::: Records shown :::

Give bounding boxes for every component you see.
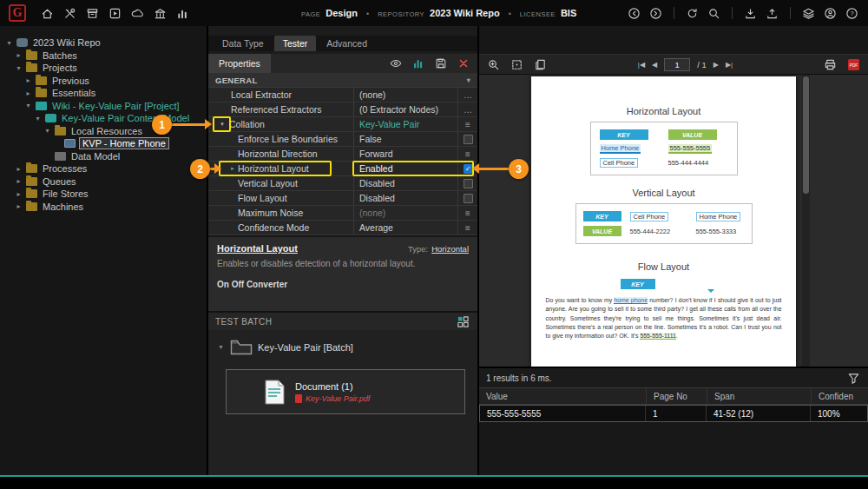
menu-icon[interactable]: ≡ <box>458 206 477 220</box>
expander-closed-icon[interactable]: ▸ <box>15 165 23 173</box>
property-value[interactable]: False <box>354 132 458 146</box>
chevron-down-icon[interactable]: ▾ <box>467 76 470 84</box>
column-header-confidence[interactable]: Confiden <box>811 388 868 404</box>
sidebar-item-previous[interactable]: ▸Previous <box>0 75 207 88</box>
property-row-referenced-extractors[interactable]: Referenced Extractors (0 Extractor Nodes… <box>208 102 477 117</box>
menu-icon[interactable]: ≡ <box>458 117 477 131</box>
document-filename[interactable]: Key-Value Pair.pdf <box>306 394 370 403</box>
bank-icon[interactable] <box>153 6 168 21</box>
sidebar-item-essentials[interactable]: ▸Essentials <box>0 87 207 100</box>
filter-funnel-icon[interactable] <box>846 371 861 386</box>
expander-closed-icon[interactable]: ▸ <box>24 76 32 84</box>
property-value[interactable]: (0 Extractor Nodes) <box>354 102 458 116</box>
visibility-eye-icon[interactable] <box>388 56 403 71</box>
property-row-flow-layout[interactable]: Flow Layout Disabled <box>208 191 477 206</box>
checkbox-unchecked[interactable] <box>464 135 473 144</box>
menu-icon[interactable]: ≡ <box>458 147 477 161</box>
next-page-icon[interactable]: ▶ <box>713 61 719 69</box>
expander-closed-icon[interactable]: ▸ <box>15 202 23 210</box>
expander-open-icon[interactable]: ▾ <box>43 127 51 135</box>
property-row-confidence-mode[interactable]: Confidence Mode Average ≡ <box>208 221 477 235</box>
description-type-value[interactable]: Horizontal <box>431 244 469 254</box>
ellipsis-icon[interactable]: … <box>458 88 477 102</box>
download-icon[interactable] <box>743 6 758 21</box>
expander-open-icon[interactable]: ▾ <box>34 115 42 122</box>
tools-icon[interactable] <box>62 6 77 21</box>
sidebar-item-queues[interactable]: ▸Queues <box>0 175 207 188</box>
batch-folder-row[interactable]: ▾ Key-Value Pair [Batch] <box>215 339 470 355</box>
diagnostics-chart-icon[interactable] <box>411 56 425 71</box>
property-row-horizontal-layout[interactable]: ▸ Horizontal Layout Enabled ✓ <box>208 162 477 176</box>
sidebar-item-machines[interactable]: ▸Machines <box>0 201 207 214</box>
matched-value-text[interactable]: 555-555-1111 <box>640 333 675 340</box>
expander-open-icon[interactable]: ▾ <box>5 39 13 47</box>
sidebar-item-kvp-home-phone[interactable]: KVP - Home Phone <box>0 137 207 150</box>
upload-icon[interactable] <box>765 6 779 21</box>
horizontal-layout-expander-icon[interactable]: ▸ <box>227 165 238 172</box>
expander-open-icon[interactable]: ▾ <box>24 102 32 109</box>
property-value[interactable]: Key-Value Pair <box>354 117 458 131</box>
repository-value[interactable]: 2023 Wiki Repo <box>430 8 500 18</box>
document-page[interactable]: Horizontal Layout KEY VALUE Home Phone 5… <box>531 76 796 367</box>
forward-icon[interactable] <box>648 6 663 21</box>
expander-closed-icon[interactable]: ▸ <box>15 190 23 198</box>
cloud-icon[interactable] <box>130 6 145 21</box>
stats-chart-icon[interactable] <box>175 6 190 21</box>
tab-advanced[interactable]: Advanced <box>318 36 376 51</box>
last-page-icon[interactable]: ▶| <box>726 61 733 69</box>
sidebar-item-batches[interactable]: ▸Batches <box>0 50 207 63</box>
property-section-general[interactable]: GENERAL ▾ <box>208 73 477 88</box>
search-icon[interactable] <box>707 6 721 21</box>
property-value[interactable]: Average <box>354 221 458 235</box>
prev-page-icon[interactable]: ◀ <box>652 61 657 69</box>
viewer-scrollbar[interactable] <box>802 75 810 367</box>
page-number-input[interactable]: 1 <box>664 58 690 71</box>
tab-tester[interactable]: Tester <box>274 36 317 51</box>
candidate-key-text[interactable]: Cell Phone <box>600 158 639 168</box>
ellipsis-icon[interactable]: … <box>458 102 477 116</box>
batches-archive-icon[interactable] <box>85 6 100 21</box>
pdf-export-icon[interactable]: PDF <box>846 57 861 72</box>
sidebar-item-projects[interactable]: ▾Projects <box>0 62 207 75</box>
property-value[interactable]: (none) <box>354 206 458 220</box>
property-value[interactable]: Forward <box>354 147 458 161</box>
property-row-local-extractor[interactable]: Local Extractor (none) … <box>208 88 477 102</box>
sidebar-item-content-model[interactable]: ▾Key-Value Pair Content Model <box>0 112 207 125</box>
column-header-value[interactable]: Value <box>479 392 646 401</box>
candidate-key-text[interactable]: Home Phone <box>696 212 741 221</box>
collation-expander-icon[interactable]: ▾ <box>215 121 229 128</box>
sidebar-item-local-resources[interactable]: ▾Local Resources <box>0 125 207 138</box>
zoom-icon[interactable] <box>486 57 501 72</box>
expander-closed-icon[interactable]: ▸ <box>24 89 32 97</box>
sidebar-item-file-stores[interactable]: ▸File Stores <box>0 188 207 201</box>
layers-icon[interactable] <box>801 6 816 21</box>
expander-open-icon[interactable]: ▾ <box>15 64 23 72</box>
sidebar-item-repo[interactable]: ▾2023 Wiki Repo <box>0 36 207 50</box>
property-value[interactable]: Disabled <box>354 191 458 205</box>
column-header-page-no[interactable]: Page No <box>646 388 707 404</box>
play-activity-icon[interactable] <box>108 6 122 21</box>
batch-grid-icon[interactable] <box>456 314 470 329</box>
property-row-vertical-layout[interactable]: Vertical Layout Disabled <box>208 176 477 191</box>
result-row[interactable]: 555-555-5555 1 41-52 (12) 100% <box>479 405 868 422</box>
sidebar-item-data-model[interactable]: Data Model <box>0 150 207 163</box>
property-row-collation[interactable]: ▾ Collation Key-Value Pair ≡ <box>208 117 477 132</box>
print-icon[interactable] <box>823 57 838 72</box>
document-canvas[interactable]: Horizontal Layout KEY VALUE Home Phone 5… <box>479 75 868 367</box>
matched-key-text[interactable]: home phone <box>614 297 648 304</box>
menu-icon[interactable]: ≡ <box>458 221 477 235</box>
sidebar-item-wiki-project[interactable]: ▾Wiki - Key-Value Pair [Project] <box>0 100 207 113</box>
checkbox-unchecked[interactable] <box>464 179 473 188</box>
property-value[interactable]: Disabled <box>354 176 458 190</box>
matched-value-text[interactable]: 555-555-5555 <box>668 144 713 154</box>
matched-key-text[interactable]: Home Phone <box>600 144 641 154</box>
tab-data-type[interactable]: Data Type <box>214 36 273 51</box>
expander-closed-icon[interactable]: ▸ <box>15 51 23 59</box>
grooper-logo[interactable]: G <box>9 4 26 22</box>
property-value[interactable]: Enabled <box>354 162 458 175</box>
copy-pages-icon[interactable] <box>533 57 548 72</box>
sidebar-item-processes[interactable]: ▸Processes <box>0 162 207 175</box>
column-header-span[interactable]: Span <box>707 388 811 404</box>
candidate-key-text[interactable]: Cell Phone <box>630 212 669 221</box>
checkbox-unchecked[interactable] <box>464 194 473 203</box>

:::

Required action
Omit all pictures while transcribing the entries verbatim.

Answer to the problem
Give bounding boxes for every component you see.
menu-icon[interactable]: ≡ <box>458 206 477 220</box>
expander-closed-icon[interactable]: ▸ <box>15 165 23 173</box>
property-value[interactable]: False <box>354 132 458 146</box>
chevron-down-icon[interactable]: ▾ <box>467 76 470 84</box>
column-header-confidence[interactable]: Confiden <box>811 388 868 404</box>
sidebar-item-previous[interactable]: ▸Previous <box>0 75 207 88</box>
property-row-referenced-extractors[interactable]: Referenced Extractors (0 Extractor Nodes… <box>208 102 477 117</box>
menu-icon[interactable]: ≡ <box>458 117 477 131</box>
document-filename[interactable]: Key-Value Pair.pdf <box>306 394 370 403</box>
bank-icon[interactable] <box>153 6 168 21</box>
sidebar-item-essentials[interactable]: ▸Essentials <box>0 87 207 100</box>
filter-funnel-icon[interactable] <box>846 371 861 386</box>
expander-closed-icon[interactable]: ▸ <box>24 76 32 84</box>
property-value[interactable]: (0 Extractor Nodes) <box>354 102 458 116</box>
visibility-eye-icon[interactable] <box>388 56 403 71</box>
property-row-flow-layout[interactable]: Flow Layout Disabled <box>208 191 477 206</box>
checkbox-unchecked[interactable] <box>464 135 473 144</box>
menu-icon[interactable]: ≡ <box>458 147 477 161</box>
next-page-icon[interactable]: ▶ <box>713 61 719 69</box>
expander-closed-icon[interactable]: ▸ <box>15 202 23 210</box>
expander-open-icon[interactable]: ▾ <box>43 127 51 135</box>
property-row-confidence-mode[interactable]: Confidence Mode Average ≡ <box>208 221 477 235</box>
description-type-value[interactable]: Horizontal <box>431 244 469 254</box>
ellipsis-icon[interactable]: … <box>458 88 477 102</box>
download-icon[interactable] <box>743 6 758 21</box>
expander-open-icon[interactable]: ▾ <box>34 115 42 122</box>
tools-icon[interactable] <box>62 6 77 21</box>
sidebar-item-queues[interactable]: ▸Queues <box>0 175 207 188</box>
batch-folder-row[interactable]: ▾ Key-Value Pair [Batch] <box>215 339 470 355</box>
diagnostics-chart-icon[interactable] <box>411 56 425 71</box>
property-row-horizontal-layout[interactable]: ▸ Horizontal Layout Enabled ✓ <box>208 162 477 176</box>
sidebar-item-machines[interactable]: ▸Machines <box>0 201 207 214</box>
matched-value-text[interactable]: 555-555-1111 <box>640 333 675 340</box>
expander-open-icon[interactable]: ▾ <box>5 39 13 47</box>
sidebar-item-kvp-home-phone[interactable]: KVP - Home Phone <box>0 137 207 150</box>
upload-icon[interactable] <box>765 6 779 21</box>
horizontal-layout-expander-icon[interactable]: ▸ <box>227 165 238 172</box>
expander-open-icon[interactable]: ▾ <box>24 102 32 109</box>
property-value[interactable]: Key-Value Pair <box>354 117 458 131</box>
repository-value[interactable]: 2023 Wiki Repo <box>430 8 500 18</box>
document-page[interactable]: Horizontal Layout KEY VALUE Home Phone 5… <box>531 76 796 367</box>
forward-icon[interactable] <box>648 6 663 21</box>
expander-closed-icon[interactable]: ▸ <box>15 190 23 198</box>
cloud-icon[interactable] <box>130 6 145 21</box>
stats-chart-icon[interactable] <box>175 6 190 21</box>
tab-advanced[interactable]: Advanced <box>318 36 376 51</box>
last-page-icon[interactable]: ▶| <box>726 61 733 69</box>
sidebar-item-batches[interactable]: ▸Batches <box>0 50 207 63</box>
property-section-general[interactable]: GENERAL ▾ <box>208 73 477 88</box>
search-icon[interactable] <box>707 6 721 21</box>
property-value[interactable]: Average <box>354 221 458 235</box>
prev-page-icon[interactable]: ◀ <box>652 61 657 69</box>
viewer-scrollbar[interactable] <box>802 75 810 367</box>
page-number-input[interactable]: 1 <box>664 58 690 71</box>
tab-tester[interactable]: Tester <box>274 36 317 51</box>
candidate-key-text[interactable]: Cell Phone <box>600 158 639 168</box>
ellipsis-icon[interactable]: … <box>458 102 477 116</box>
batches-archive-icon[interactable] <box>85 6 100 21</box>
pdf-export-icon[interactable]: PDF <box>846 57 861 72</box>
sidebar-item-projects[interactable]: ▾Projects <box>0 62 207 75</box>
property-value[interactable]: (none) <box>354 206 458 220</box>
property-value[interactable]: Forward <box>354 147 458 161</box>
property-row-local-extractor[interactable]: Local Extractor (none) … <box>208 88 477 102</box>
sidebar-item-content-model[interactable]: ▾Key-Value Pair Content Model <box>0 112 207 125</box>
column-header-value[interactable]: Value <box>479 392 646 401</box>
candidate-key-text[interactable]: Home Phone <box>696 212 741 221</box>
collation-expander-icon[interactable]: ▾ <box>215 121 229 128</box>
sidebar-item-local-resources[interactable]: ▾Local Resources <box>0 125 207 138</box>
zoom-icon[interactable] <box>486 57 501 72</box>
expander-closed-icon[interactable]: ▸ <box>24 89 32 97</box>
sidebar-item-file-stores[interactable]: ▸File Stores <box>0 188 207 201</box>
layers-icon[interactable] <box>801 6 816 21</box>
expander-open-icon[interactable]: ▾ <box>15 64 23 72</box>
sidebar-item-repo[interactable]: ▾2023 Wiki Repo <box>0 36 207 50</box>
property-value[interactable]: Disabled <box>354 191 458 205</box>
column-header-page-no[interactable]: Page No <box>646 388 707 404</box>
play-activity-icon[interactable] <box>108 6 122 21</box>
batch-grid-icon[interactable] <box>456 314 470 329</box>
property-row-vertical-layout[interactable]: Vertical Layout Disabled <box>208 176 477 191</box>
result-row[interactable]: 555-555-5555 1 41-52 (12) 100% <box>479 405 868 422</box>
sidebar-item-data-model[interactable]: Data Model <box>0 150 207 163</box>
property-row-collation[interactable]: ▾ Collation Key-Value Pair ≡ <box>208 117 477 132</box>
print-icon[interactable] <box>823 57 838 72</box>
document-canvas[interactable]: Horizontal Layout KEY VALUE Home Phone 5… <box>479 75 868 367</box>
matched-key-text[interactable]: home phone <box>614 297 648 304</box>
menu-icon[interactable]: ≡ <box>458 221 477 235</box>
sidebar-item-wiki-project[interactable]: ▾Wiki - Key-Value Pair [Project] <box>0 100 207 113</box>
checkbox-unchecked[interactable] <box>464 179 473 188</box>
property-value[interactable]: Disabled <box>354 176 458 190</box>
matched-value-text[interactable]: 555-555-5555 <box>668 144 713 154</box>
matched-key-text[interactable]: Home Phone <box>600 144 641 154</box>
tab-data-type[interactable]: Data Type <box>214 36 273 51</box>
expander-closed-icon[interactable]: ▸ <box>15 51 23 59</box>
grooper-logo[interactable]: G <box>9 4 26 22</box>
property-value[interactable]: Enabled <box>354 162 458 175</box>
copy-pages-icon[interactable] <box>533 57 548 72</box>
sidebar-item-processes[interactable]: ▸Processes <box>0 162 207 175</box>
column-header-span[interactable]: Span <box>707 388 811 404</box>
candidate-key-text[interactable]: Cell Phone <box>630 212 669 221</box>
checkbox-unchecked[interactable] <box>464 194 473 203</box>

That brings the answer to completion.